# [Exercise description]
Nothing but the lines from the one containing "Choisissez la langue" through the end of the data below should appear in the answer, each exact and free of pictures.

# [Stored data entries]
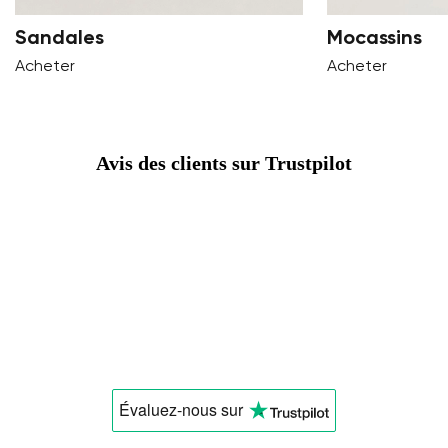
Sandales
Mocassins
Choisissez la langue
Acheter
Acheter
Avis des clients sur Trustpilot
Modifier
Évaluez-nous
sur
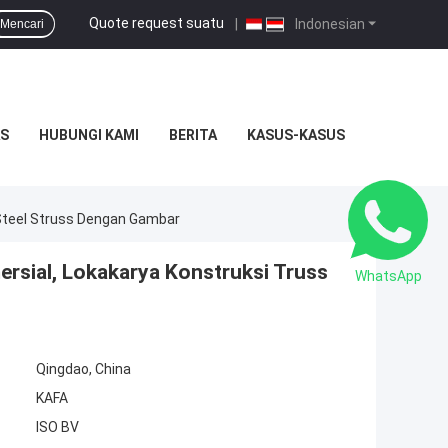
Quote request suatu
|
Indonesian
Mencari
S
HUBUNGI KAMI
BERITA
KASUS-KASUS
 Steel Struss Dengan Gambar
ersial, Lokakarya Konstruksi Truss
WhatsApp
Qingdao, China
KAFA
ISO BV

# [Written reply]
Choisissez la langue
Acheter
Acheter
Avis des clients sur Trustpilot
Modifier
Évaluez-nous
sur
Quote request suatu
|
Indonesian
Mencari
S
HUBUNGI KAMI
BERITA
KASUS-KASUS
 Steel Struss Dengan Gambar
ersial, Lokakarya Konstruksi Truss
WhatsApp
Qingdao, China
KAFA
ISO BV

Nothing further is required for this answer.